--- START ---
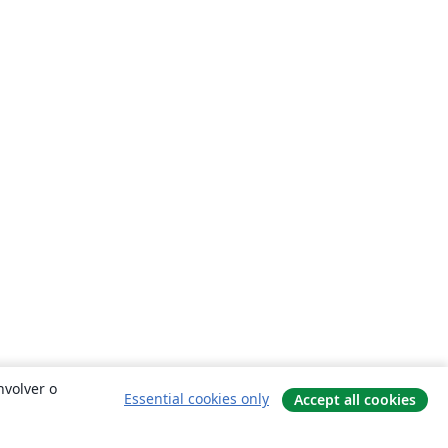
nvolver o
Essential cookies only
Accept all cookies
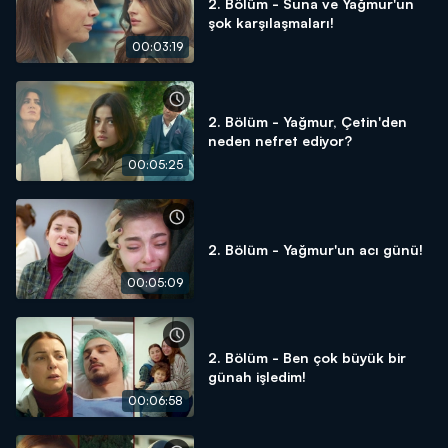
2. Bölüm - Suna ve Yağmur'un
şok karşılaşmaları!
00:03:19
2. Bölüm - Yağmur, Çetin'den
neden nefret ediyor?
00:05:25
2. Bölüm - Yağmur'un acı günü!
00:05:09
2. Bölüm - Ben çok büyük bir
günah işledim!
00:06:58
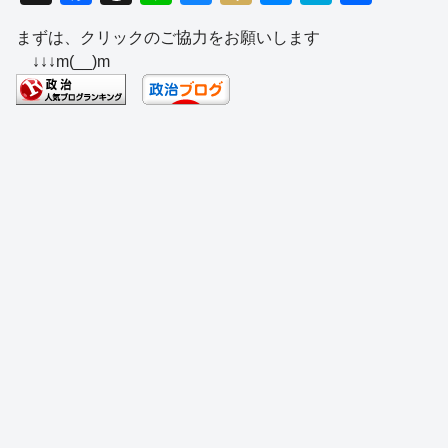
a
hr
n
u
ixi
e
at
有
まずは、クリックのご協力をお願いします
c
e
e
e
ss
e
↓↓↓m(__)m
e
a
sk
e
n
b
d
y
n
a
o
s
g
o
er
k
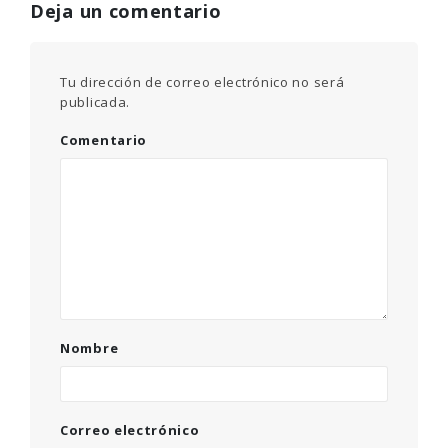
Deja un comentario
Tu dirección de correo electrónico no será
publicada.
Comentario
Nombre
Correo electrónico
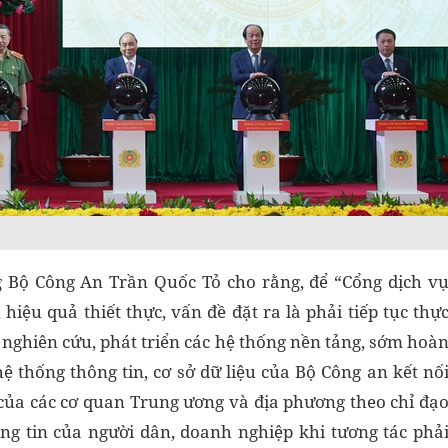
ng Bộ Công An Trần Quốc Tỏ cho rằng, để “Cổng dịch v
hiệu quả thiết thực, vấn đề đặt ra là phải tiếp tục thự
à nghiên cứu, phát triển các hệ thống nền tảng, sớm hoà
 hệ thống thông tin, cơ sở dữ liệu của Bộ Công an kết nố
u của các cơ quan Trung ương và địa phương theo chỉ đạ
g tin của người dân, doanh nghiệp khi tương tác phả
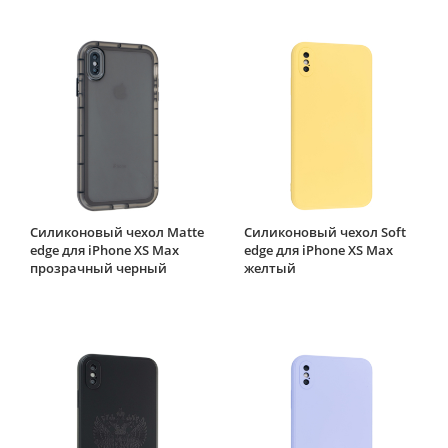
Силиконовый чехол Matte
Силиконовый чехол Soft
edge для iPhone XS Max
edge для iPhone XS Max
прозрачный черный
желтый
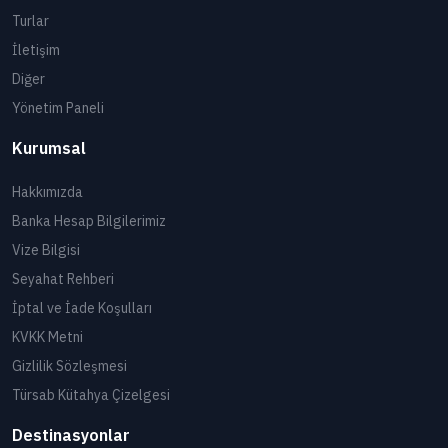
Turlar
İletişim
Diğer
Yönetim Paneli
Kurumsal
Hakkımızda
Banka Hesap Bilgilerimiz
Vize Bilgisi
Seyahat Rehberi
İptal ve İade Koşulları
KVKK Metni
Gizlilik Sözleşmesi
Türsab Kütahya Çizelgesi
Destinasyonlar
--- END ---
## What the task asks:
Where pictures appear, skip them and transcribe all other material word for word.

## Answer for the task:
nvolver o
Essential cookies only
Accept all cookies
2. Bölüm - Suna ve Yağmur'un
şok karşılaşmaları!
00:03:19
2. Bölüm - Yağmur, Çetin'den
neden nefret ediyor?
00:05:25
2. Bölüm - Yağmur'un acı günü!
00:05:09
2. Bölüm - Ben çok büyük bir
günah işledim!
00:06:58
a
hr
n
u
ixi
e
at
有
まずは、クリックのご協力をお願いします
c
e
e
e
ss
e
↓↓↓m(__)m
e
a
sk
e
n
b
d
y
n
a
o
s
g
o
er
k
Deja un comentario
Tu dirección de correo electrónico no será
publicada.
Comentario
Nombre
Correo electrónico
ng Bộ Công An Trần Quốc Tỏ cho rằng, để “Cổng dịch v
hiệu quả thiết thực, vấn đề đặt ra là phải tiếp tục thự
à nghiên cứu, phát triển các hệ thống nền tảng, sớm hoà
 hệ thống thông tin, cơ sở dữ liệu của Bộ Công an kết nố
u của các cơ quan Trung ương và địa phương theo chỉ đạ
g tin của người dân, doanh nghiệp khi tương tác phả
Силиконовый чехол Matte
Силиконовый чехол Soft
edge для iPhone XS Max
edge для iPhone XS Max
прозрачный черный
желтый
Turlar
İletişim
Diğer
Yönetim Paneli
Kurumsal
Hakkımızda
Banka Hesap Bilgilerimiz
Vize Bilgisi
Seyahat Rehberi
İptal ve İade Koşulları
KVKK Metni
Gizlilik Sözleşmesi
Türsab Kütahya Çizelgesi
Destinasyonlar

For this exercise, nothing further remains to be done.